Monday, February 27, 2012

Illinois Legislation aims to end free disability-parking abuses | Feb 27, 2012

BY CHRIS FUSCO | Chicago Sun Times

Legislation crafted to stop able-bodied drivers from illegally using disabled-parking placards or license plates to park for free in metered parking spots has been introduced in Springfield.

The proposal by state Rep. Karen May (D-Highland Park), which comes in response to a Chicago Sun-Times “Watchdogs” investigation, would end free parking for all but a handful of the 700,000 people statewide who have disabled-parking placards and license plates that entitle them to the free-parking benefit.

The Sun-Times found that in Chicago — where meter rates have risen dramatically under former Mayor Richard M. Daley’s meter-privatization deal — the system is widely abused, with able-bodied people using relatives’ placards, fake placards and stolen placards to park for free.
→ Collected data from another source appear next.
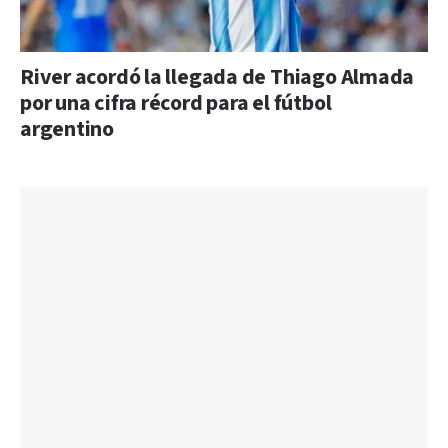
River acordó la llegada de Thiago Almada
por una cifra récord para el fútbol
argentino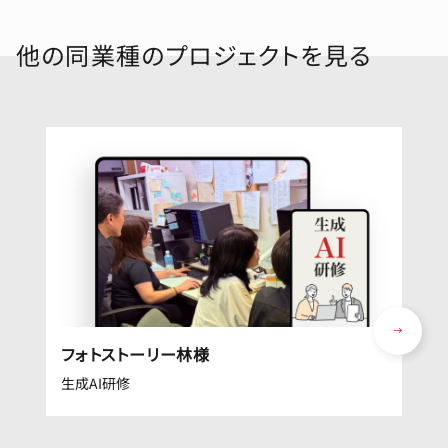
他の同業種のプロジェクトを見る
フォトストーリー林様
生成AI研修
City taxpayers pay for that: The private company that now runs Chicago’s parking-meter system has billed the city $13.5 million to reimburse it for the free disabled-parking spots the company provided in 2010.

May’s proposal would limit free disability parking to people with severe disabilities who are unable to do one or more of the following:

“Manage, manipulate or insert coins or obtain tickets or tokens in parking meters . . . due to the lack of fine motor control of both hands.
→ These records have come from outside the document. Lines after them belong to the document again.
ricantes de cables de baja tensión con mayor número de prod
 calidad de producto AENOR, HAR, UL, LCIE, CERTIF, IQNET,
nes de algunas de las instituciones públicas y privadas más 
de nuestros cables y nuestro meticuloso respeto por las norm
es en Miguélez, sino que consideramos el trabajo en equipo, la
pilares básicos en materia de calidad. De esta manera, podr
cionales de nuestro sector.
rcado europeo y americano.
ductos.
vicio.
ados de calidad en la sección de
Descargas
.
“Reach above his or her head to a height of 42 inches from the ground, due to a lack of finger, hand, or upper extremity strength or mobility;

“Approach a parking meter due to his or her use of a wheelchair or other device; and walk more than 20 feet due to an orthopedic, neurological, cardiovascular, or lung condition in which the degree of debilitation is so severe that it almost completely impedes the ability to walk.”

The Illinois Secretary of State’s Office would issue these people a “free parking sticker” after receiving a doctor’s confirmation of one or more of these disabilities.

Disabled-parking placard and plate holders would continue to be allowed to park in handicapped-only spots in parking lots but would not have the free-parking benefit in metered zones.